◆ **TASK PROMPT**:
Please copy out each line of the listing that contains the word "partenaires".

====== RECORDS TO PROCESS ======

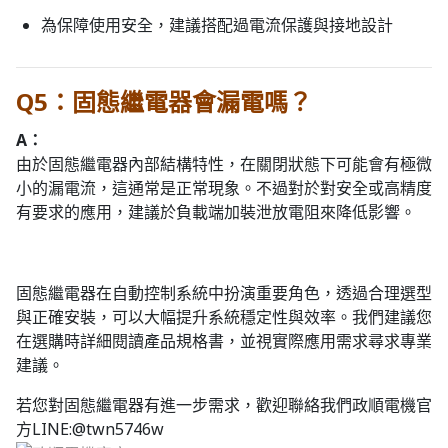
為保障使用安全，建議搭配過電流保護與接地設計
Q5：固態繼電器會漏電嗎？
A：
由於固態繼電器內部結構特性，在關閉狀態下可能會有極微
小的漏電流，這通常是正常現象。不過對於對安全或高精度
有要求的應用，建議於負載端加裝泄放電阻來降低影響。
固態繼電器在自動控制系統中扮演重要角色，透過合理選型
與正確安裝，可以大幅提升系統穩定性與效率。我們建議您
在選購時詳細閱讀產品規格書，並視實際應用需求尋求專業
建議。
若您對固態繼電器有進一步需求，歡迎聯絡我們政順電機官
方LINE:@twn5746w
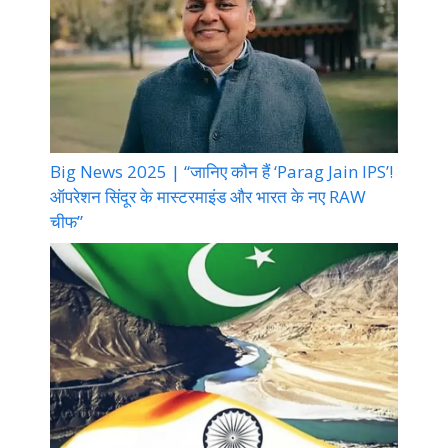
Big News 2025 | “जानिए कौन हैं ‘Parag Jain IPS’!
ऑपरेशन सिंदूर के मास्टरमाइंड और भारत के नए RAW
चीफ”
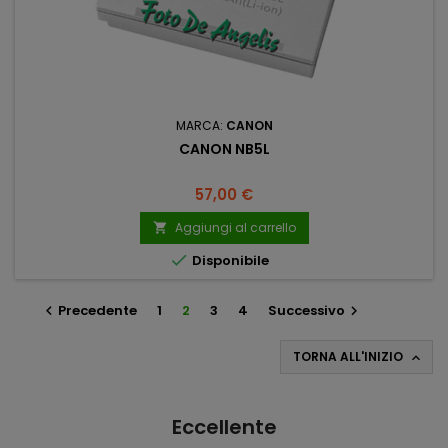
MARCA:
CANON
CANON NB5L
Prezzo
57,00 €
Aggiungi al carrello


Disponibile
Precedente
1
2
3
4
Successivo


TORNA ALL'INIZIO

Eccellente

======
====== RECORDS TO PROCESS ======

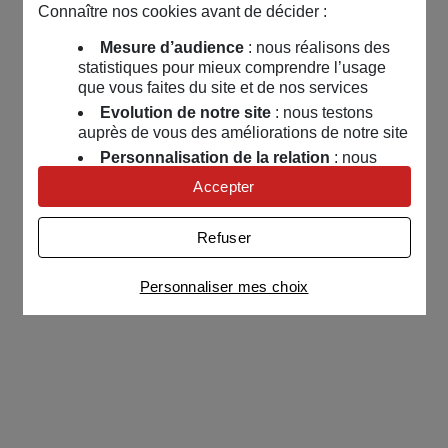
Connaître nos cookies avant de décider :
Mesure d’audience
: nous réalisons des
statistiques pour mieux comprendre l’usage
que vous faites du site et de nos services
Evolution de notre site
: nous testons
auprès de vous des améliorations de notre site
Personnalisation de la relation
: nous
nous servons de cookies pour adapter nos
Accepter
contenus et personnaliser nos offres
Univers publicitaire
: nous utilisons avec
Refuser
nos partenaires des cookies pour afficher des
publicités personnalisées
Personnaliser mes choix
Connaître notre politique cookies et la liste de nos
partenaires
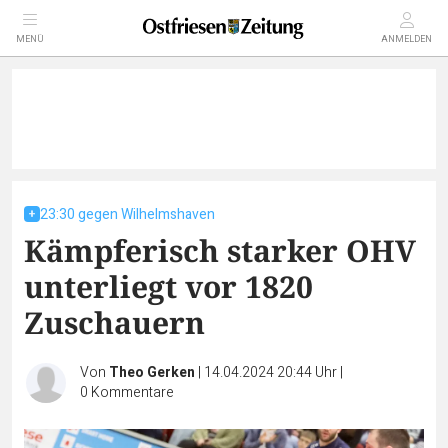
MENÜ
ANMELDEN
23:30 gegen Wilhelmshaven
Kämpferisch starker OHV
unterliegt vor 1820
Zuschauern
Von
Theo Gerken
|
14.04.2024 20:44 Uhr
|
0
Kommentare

======
====== RECORDS TO PROCESS ======

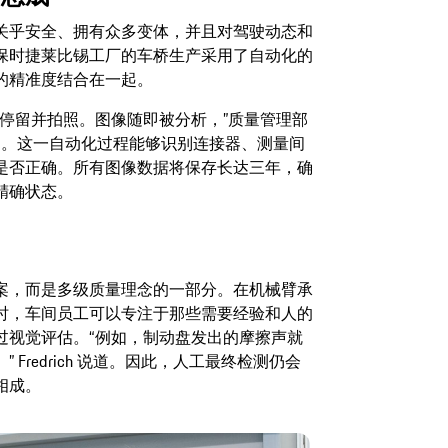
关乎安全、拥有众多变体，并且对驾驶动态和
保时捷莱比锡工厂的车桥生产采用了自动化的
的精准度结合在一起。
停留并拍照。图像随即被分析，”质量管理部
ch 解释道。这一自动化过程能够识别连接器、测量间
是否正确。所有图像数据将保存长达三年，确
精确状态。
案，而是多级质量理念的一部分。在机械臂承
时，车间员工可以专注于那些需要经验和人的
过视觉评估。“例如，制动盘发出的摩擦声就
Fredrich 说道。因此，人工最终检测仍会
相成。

======

◆ **ANSWER SPACE**:
nos partenaires des cookies pour afficher des
partenaires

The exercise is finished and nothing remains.